There is virtually no country within the Anglican Communion that has not experienced the ‘people movement’ phenomenon! The question is, how aware and open are we in welcoming and providing hospitality to those who come in or midst? Are our churches tapping into the great evangelism and church growth resource right in our midst? Or are we simply dismissing immigrants in our midst as ‘parasites’ taking up our jobs? What about those ‘foreign’ faces in our congregations, do we simply regard them as passers-by, or do we make effort to integrate and encourage their full participation in the life of the Church as full members who have much to contribute to the life and mission of the Church? How can we make our congregations and churches more welcoming to those refugees, migrants and foreign students in our midst in a way that goes beyond our perception of them as objects/subjects of our sympathy?

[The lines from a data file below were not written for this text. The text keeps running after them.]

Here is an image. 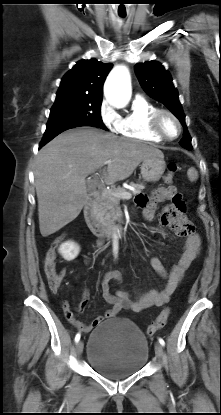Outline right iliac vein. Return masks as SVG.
Returning a JSON list of instances; mask_svg holds the SVG:
<instances>
[{
    "mask_svg": "<svg viewBox=\"0 0 221 415\" xmlns=\"http://www.w3.org/2000/svg\"><path fill=\"white\" fill-rule=\"evenodd\" d=\"M83 348H84L83 341H78L77 344H76V352H77L78 355L82 354Z\"/></svg>",
    "mask_w": 221,
    "mask_h": 415,
    "instance_id": "obj_1",
    "label": "right iliac vein"
}]
</instances>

What about those migrant churches operating in our midst, are we simply dismissing them as mere ethnic churches that have little or no understanding of the cultures in which they are serving? Or are we engaging them and open to learn from their experience and spirituality?
How much are we open to the fact that these migrants have something important to offer and may hold the key to some of the challenges we face in matters of evangelism and church growth?